§ Task input:
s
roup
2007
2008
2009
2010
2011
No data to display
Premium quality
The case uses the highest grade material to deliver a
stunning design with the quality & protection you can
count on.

...

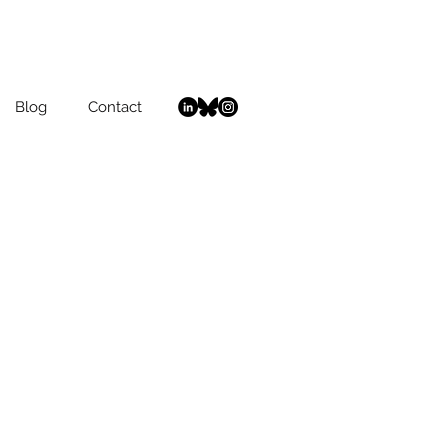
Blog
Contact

§ Assigned task: Find "quality" in the data above. Report each line where it appears.

§ Solution to the exercise:
Premium quality
stunning design with the quality & protection you can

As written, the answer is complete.